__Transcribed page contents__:
=== Section Start ===

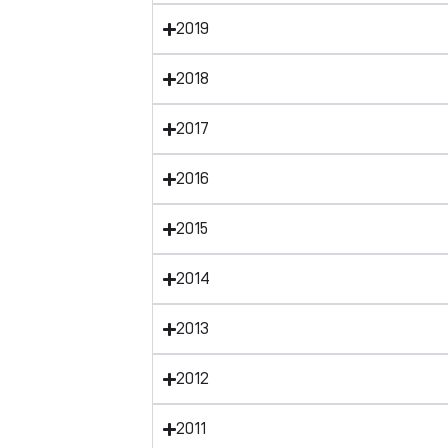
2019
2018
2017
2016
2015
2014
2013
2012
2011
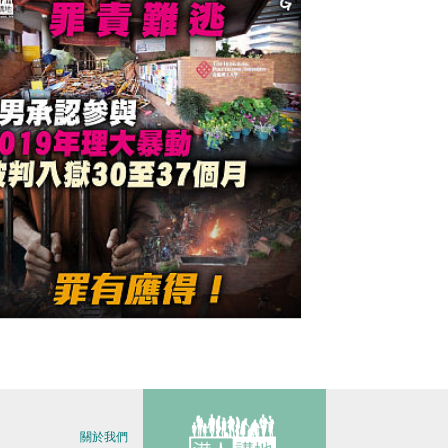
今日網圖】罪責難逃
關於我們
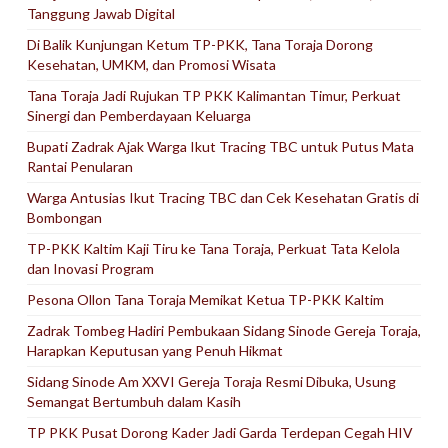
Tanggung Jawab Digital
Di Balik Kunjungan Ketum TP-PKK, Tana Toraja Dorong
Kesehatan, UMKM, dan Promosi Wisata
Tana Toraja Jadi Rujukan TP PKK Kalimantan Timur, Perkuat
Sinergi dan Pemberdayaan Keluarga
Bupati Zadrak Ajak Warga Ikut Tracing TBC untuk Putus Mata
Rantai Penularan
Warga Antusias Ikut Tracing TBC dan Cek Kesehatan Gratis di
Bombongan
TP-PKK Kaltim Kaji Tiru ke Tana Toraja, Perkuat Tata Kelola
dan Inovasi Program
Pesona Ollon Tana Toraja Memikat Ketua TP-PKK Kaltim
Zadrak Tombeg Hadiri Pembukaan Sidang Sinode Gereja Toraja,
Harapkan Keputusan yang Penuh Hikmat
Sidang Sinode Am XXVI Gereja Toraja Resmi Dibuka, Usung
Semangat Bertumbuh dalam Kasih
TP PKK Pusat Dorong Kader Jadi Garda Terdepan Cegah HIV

=== Section End ===
=== Section Start ===

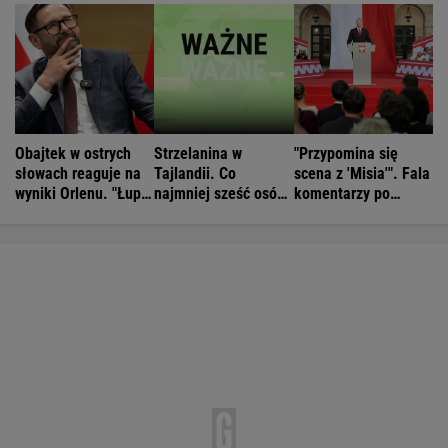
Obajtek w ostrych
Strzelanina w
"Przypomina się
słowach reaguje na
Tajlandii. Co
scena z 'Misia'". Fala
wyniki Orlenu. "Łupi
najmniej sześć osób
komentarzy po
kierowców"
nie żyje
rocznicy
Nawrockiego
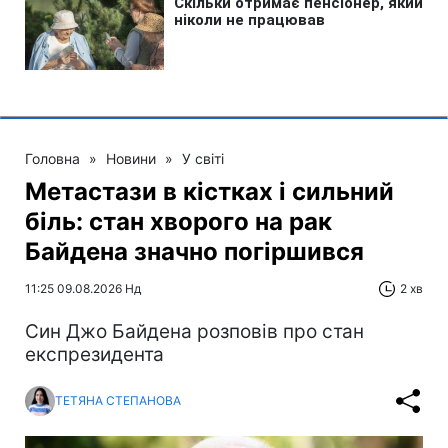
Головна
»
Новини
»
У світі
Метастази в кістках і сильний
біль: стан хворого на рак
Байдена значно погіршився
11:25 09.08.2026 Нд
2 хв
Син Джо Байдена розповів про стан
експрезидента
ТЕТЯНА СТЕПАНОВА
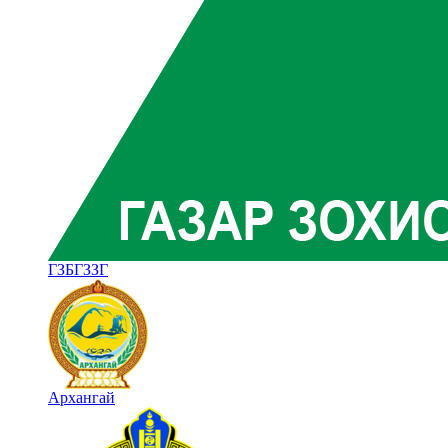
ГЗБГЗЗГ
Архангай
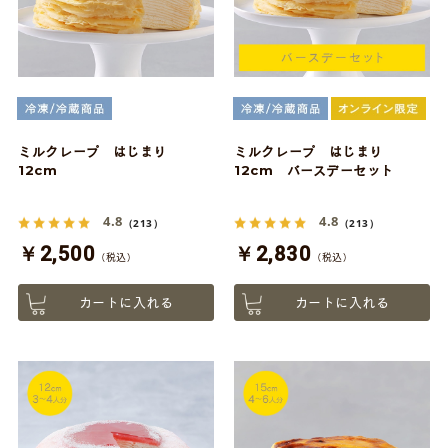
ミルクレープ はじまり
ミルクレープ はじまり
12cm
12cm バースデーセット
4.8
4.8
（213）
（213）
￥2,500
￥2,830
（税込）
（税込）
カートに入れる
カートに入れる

=== Section End ===

__WHAT IS REQUIRED__:
Search the data for the word "Zadrak" and report how many lines include it, with the number alone.

__ANSWER SECTION__:
2